What's needed is a word-for-word retyping of the entries below, pictures omitted.

(Beginning of Data provided)

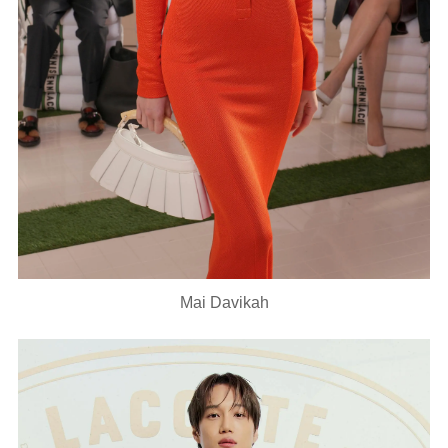
Mai Davikah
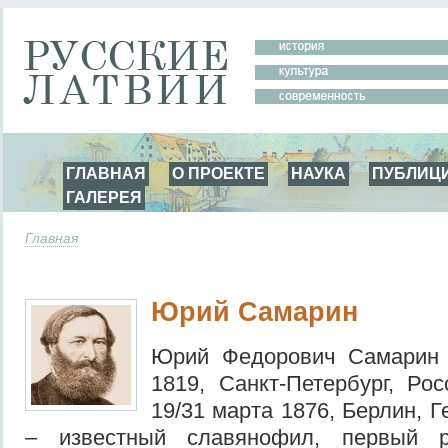
ГЛАВНАЯ
О ПРОЕКТЕ
НАУКА
ПУБЛИЦ
ГАЛЕРЕЯ
Главная
Юрий Самарин
Юрий Федорович Самарин 
1819, Санкт-Петербург, Ро
19/31 марта 1876, Берлин, 
– известный славянофил, первый ру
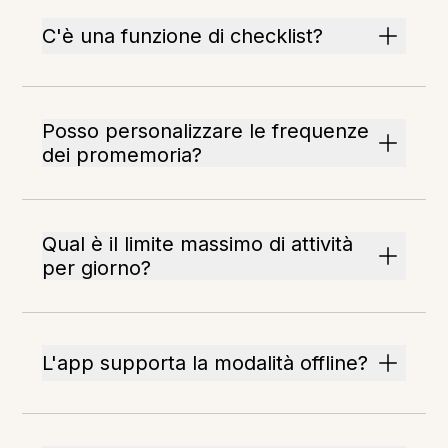
C'è una funzione di checklist?
Posso personalizzare le frequenze
dei promemoria?
Qual è il limite massimo di attività
per giorno?
L'app supporta la modalità offline?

(End of Data provided)

◆ **Your response**:
Mai Davikah
ГЛАВНАЯ
О ПРОЕКТЕ
НАУКА
ПУБЛИЦ
ГАЛЕРЕЯ
Главная
Юрий Самарин
Юрий Федорович Самарин 
1819, Санкт-Петербург, Ро
19/31 марта 1876, Берлин, 
– известный славянофил, первый ру
C'è una funzione di checklist?
Posso personalizzare le frequenze
dei promemoria?
Qual è il limite massimo di attività
per giorno?
L'app supporta la modalità offline?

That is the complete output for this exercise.